Restaurant information
- Owner: Peter Johnson
- Location: 1138 34th Avenue, Seattle, Washington, 98122, United States
- Coordinates: 47°36′46″N 122°17′21″W﻿ / ﻿47.61278°N 122.28917°W
- Website: madronaarms.com

= Madrona Arms =

Restaurant in Seattle, Washington, U.S.

Madrona Arms is a restaurant in Seattle's Madrona neighborhood, in the United States.

==Description and history==
Peter Johnson opened Madrona Arms in 2015, replacing Madrona Eatery and Ale House. The 2,800-square-foot space, described by Curbed as a "family-friendly pub", accommodates approximately 90 people.

Lonely Planet describes the restaurant as "a newish neighborhood pub in Madrona fashioned in the old British tradition with obvious nods to Seattle (local draft ales). It's run by an Irishman so there's Guinness on tap and some old-country food standards, including bangers and mash, and shepherd's pie." The restaurant also serves corned beef hash and frittatas.

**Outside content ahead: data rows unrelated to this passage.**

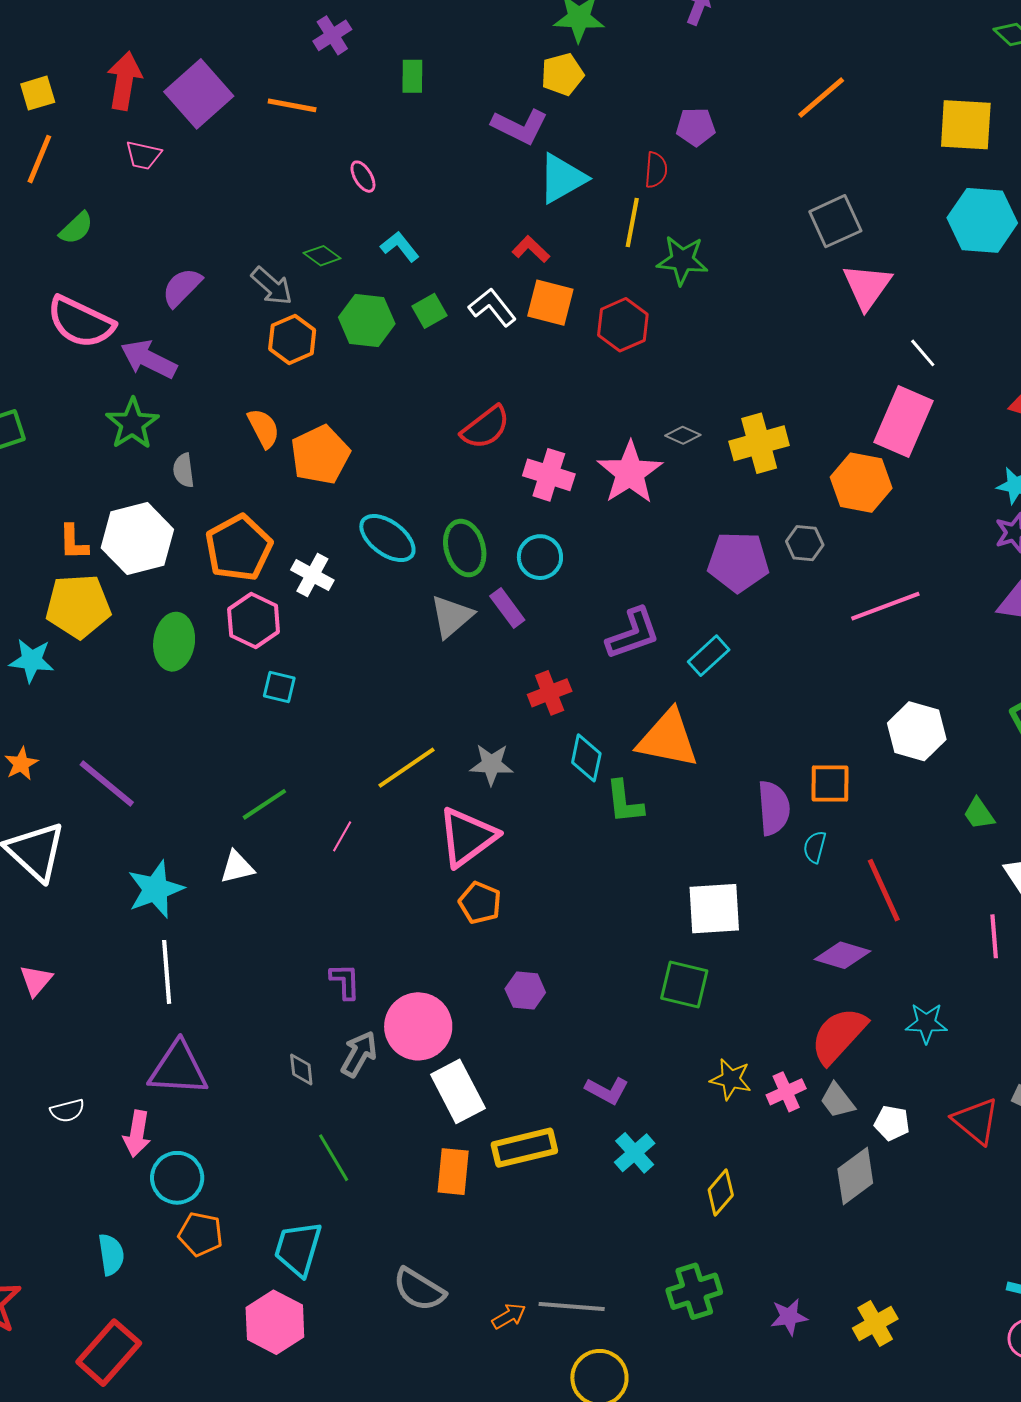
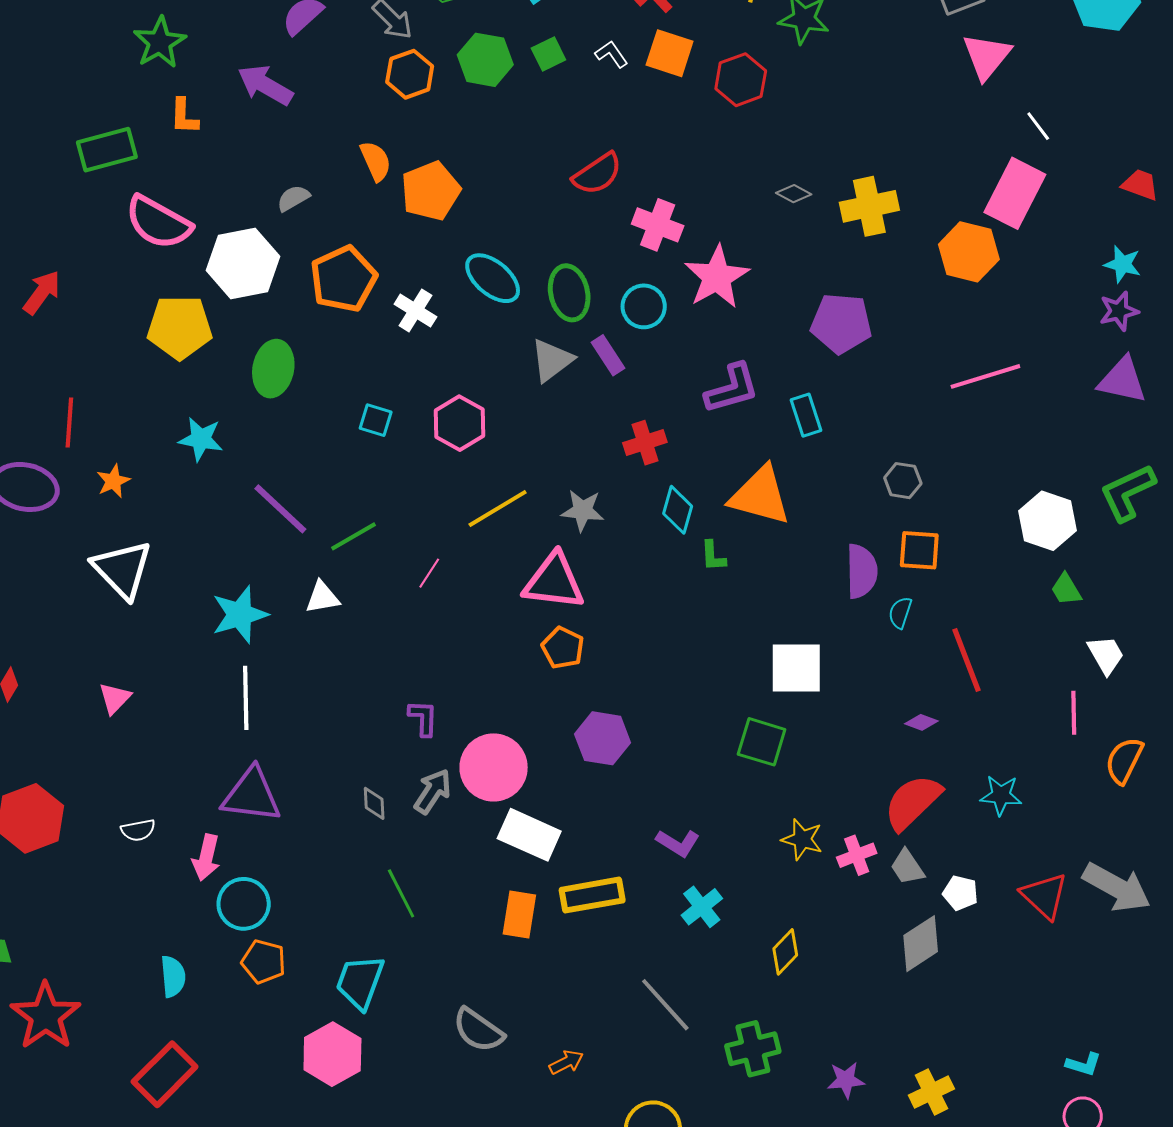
white L-shape: (492, 307) -> (611, 54), size x0.7
pink semicircle: (81, 322) -> (158, 222), moved
green star: (132, 424) -> (160, 42), moved
gray semicircle: (184, 470) -> (293, 198), turned 64
pink star: (630, 473) -> (717, 277), moved
orange L-shape: (73, 542) -> (184, 116), moved
gray hexagon: (805, 543) -> (903, 481), moved
pink hexagon: (254, 621) -> (460, 423), moved
cyan rectangle: (709, 656) -> (806, 415), turned -69
cyan star: (32, 660) -> (201, 439), moved
white hexagon: (917, 731) -> (1047, 521), moved
purple line: (107, 783) -> (280, 509), moved
green L-shape: (624, 802) -> (713, 556), size x0.7
pink triangle: (467, 837) -> (554, 581), turned 40
purple diamond: (843, 955) -> (921, 722), size x0.6
purple hexagon: (525, 991) -> (603, 738), size x1.4
white rectangle: (458, 1091) -> (529, 835), turned -42
gray line: (572, 1306) -> (665, 1005), moved, turned 40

Upon opening, some local residents thought a couple of decorative signs were sexist. The signs were removed immediately. The restaurant hosted an election night party in 2019.

==Reception==
Bradley Foster included Madrona Arms in Thrillist's 2017 list of Seattle's best Irish pubs, writing, "this fireplace-equipped establishment is a solid everyday hang, thanks to a laid-back atmosphere and a menu featuring Irish nachos (made w/ tater tots), a whiskey crab soup, and classics like shepherd's pie and bangers & mash".